If you’ve worked in the corporate world at all, you’ve heard the term “project management”. At its most basic level, you probably understand it to encompass the process of organizing the many factors that go into taking a given project from inception to completion. This could mean receiving instructions from a client, creating a plan for the necessary resources and scheduling, commencing work and tracking and readjusting actions along the way to deal with changes or setbacks.
This is the bare bones of traditional project management, which operates with a bottom-up mentality and it sounds pretty simple. Unfortunately, the focus on task completion may come at the expense of providing value, both for clients and for your company. While normal project management is entirely suitable for small projects, the dynamic starts to shift the larger and more complex the project becomes, until the entire process is hopelessly mired in bureaucracy.
This is a disaster for enterprise. Large corporations have large projects and they need solutions that are going to make project management effective and efficient. This is where enterprise project management enters the picture. What is it and how does it differ from traditional operations? Here’s what you need to know about enterprise vs. traditional project management.

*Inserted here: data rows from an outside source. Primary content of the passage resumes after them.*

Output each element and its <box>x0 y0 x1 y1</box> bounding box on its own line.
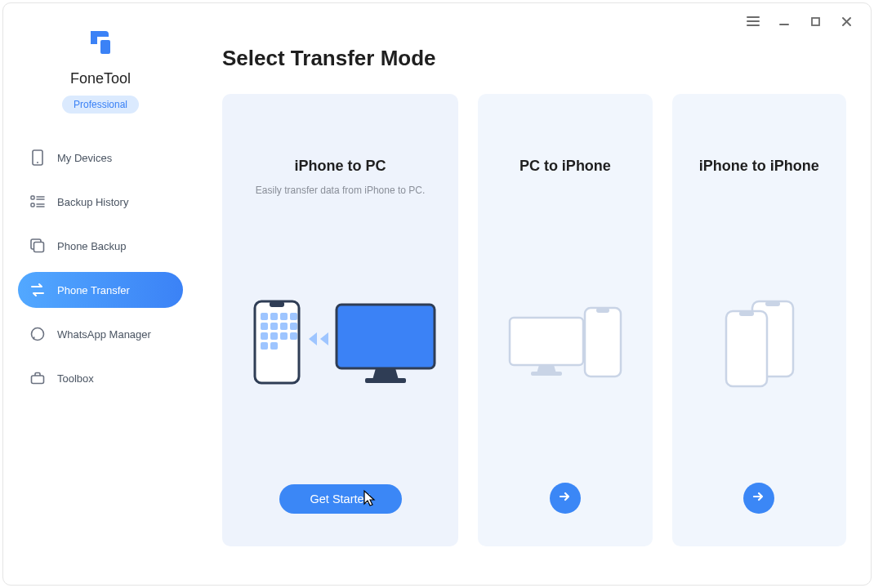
svg-rect-10 <box>31 196 34 199</box>
card-iphone-to-pc[interactable]: iPhone to PC Easily transfer data from i… <box>222 94 458 546</box>
arrow-button[interactable] <box>550 483 581 514</box>
arrow-right-icon <box>752 491 765 506</box>
app-name: FoneTool <box>70 70 131 87</box>
card-title: iPhone to PC <box>295 158 386 175</box>
arrow-button[interactable] <box>743 483 774 514</box>
sidebar-item-phone-transfer[interactable]: Phone Transfer <box>18 272 183 308</box>
sidebar-item-label: WhatsApp Manager <box>57 328 151 341</box>
svg-rect-22 <box>270 313 278 320</box>
svg-rect-37 <box>510 318 583 365</box>
arrow-right-icon <box>559 491 572 506</box>
sidebar-item-backup-history[interactable]: Backup History <box>18 184 183 220</box>
card-iphone-to-iphone[interactable]: iPhone to iPhone <box>672 94 846 546</box>
transfer-icon <box>29 282 46 298</box>
sidebar-item-my-devices[interactable]: My Devices <box>18 140 183 176</box>
iphone-to-iphone-illustration <box>687 201 832 483</box>
sidebar-item-whatsapp-manager[interactable]: WhatsApp Manager <box>18 316 183 352</box>
svg-rect-11 <box>31 203 34 207</box>
sidebar-nav: My Devices Backup History Phone Backup P… <box>3 140 198 396</box>
svg-rect-23 <box>280 313 288 320</box>
copy-icon <box>29 238 46 254</box>
app-logo-icon <box>84 26 117 62</box>
svg-rect-39 <box>585 308 621 376</box>
svg-rect-43 <box>726 311 767 386</box>
svg-rect-34 <box>270 342 278 350</box>
sidebar-item-label: Phone Backup <box>57 240 127 252</box>
svg-rect-24 <box>290 313 297 320</box>
svg-rect-31 <box>280 332 288 340</box>
pc-to-iphone-illustration <box>493 201 637 483</box>
sidebar-item-label: Toolbox <box>57 372 94 385</box>
svg-rect-44 <box>739 311 754 316</box>
svg-rect-42 <box>765 301 780 306</box>
svg-rect-38 <box>531 372 562 376</box>
svg-rect-16 <box>34 243 44 252</box>
sidebar-item-label: Phone Transfer <box>57 284 130 296</box>
card-title: iPhone to iPhone <box>699 158 819 175</box>
get-started-button[interactable]: Get Started <box>279 484 402 514</box>
main-content: Select Transfer Mode iPhone to PC Easily… <box>198 3 871 585</box>
iphone-to-pc-illustration <box>237 201 444 484</box>
sidebar-item-phone-backup[interactable]: Phone Backup <box>18 228 183 264</box>
svg-rect-33 <box>261 342 268 350</box>
svg-rect-21 <box>261 313 268 320</box>
sidebar-item-label: My Devices <box>57 152 112 164</box>
svg-rect-36 <box>365 378 406 383</box>
app-brand: FoneTool Professional <box>3 26 198 114</box>
svg-rect-25 <box>261 323 268 330</box>
list-icon <box>29 194 46 210</box>
sidebar-item-toolbox[interactable]: Toolbox <box>18 360 183 396</box>
svg-rect-26 <box>270 323 278 330</box>
card-pc-to-iphone[interactable]: PC to iPhone <box>478 94 652 546</box>
svg-rect-30 <box>270 332 278 340</box>
svg-rect-28 <box>290 323 297 330</box>
sidebar: FoneTool Professional My Devices Backup … <box>3 3 198 585</box>
app-window: FoneTool Professional My Devices Backup … <box>2 2 872 586</box>
svg-rect-18 <box>32 376 44 384</box>
transfer-mode-cards: iPhone to PC Easily transfer data from i… <box>222 94 846 546</box>
svg-rect-32 <box>290 332 297 340</box>
toolbox-icon <box>29 370 46 386</box>
sidebar-item-label: Backup History <box>57 196 128 208</box>
chat-icon <box>29 326 46 342</box>
svg-rect-20 <box>270 301 284 307</box>
edition-badge: Professional <box>62 96 139 114</box>
svg-point-9 <box>37 162 38 163</box>
card-subtitle: Easily transfer data from iPhone to PC. <box>256 185 425 201</box>
svg-rect-7 <box>100 40 110 54</box>
svg-rect-29 <box>261 332 268 340</box>
phone-icon <box>29 149 46 166</box>
page-title: Select Transfer Mode <box>222 46 846 71</box>
svg-rect-35 <box>337 305 435 368</box>
svg-rect-40 <box>596 308 609 313</box>
card-title: PC to iPhone <box>519 158 611 175</box>
svg-rect-27 <box>280 323 288 330</box>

What is Enterprise Project Management?
There are really three essential components to enterprise project management. First and foremost, this type of project management requires strategic planning at the corporate level. While standard project management may allow managers and teams to chart their course within loose parameters, the enterprise mentality is a centralized function of the business as a whole. It consists of a set of clearly defined operational guidelines to govern all projects, regardless of scale. This is aligned with the overall goals and strategy of the organization.
Secondly, a premium is placed on value creation. When teams get bogged down in the day-to-day tasks of a project, it can become difficult to see the forest for the trees. In addition, the fragmented nature of traditional project management allows different teams to define value differently, making for inconsistent output.
Finally, there are the different tools used for the different kinds of project management, which we’ve written further about here. The scope and complexity of larger projects demand scalable tools. Creating processes and guidelines that are in keeping with the strategies and values of the company is essential, but practical implementation requires robust tools that are up to the task.
Benefits of Enterprise vs. Traditional Project Management
The greatest benefit of choosing the enterprise model for project management is that it is transitional. Once a system has been implemented within an organization, it can be used across departments, working just as well in marketing and sales as in the HR and IT departments and it should scale seamlessly based on project size.
When your company is able to align project management with overall strategy and take advantage of tools like Clarizen’s cloud-based project management software, there should be no barriers to achieving effective, efficient and consistent value regardless of the size and scope of a project.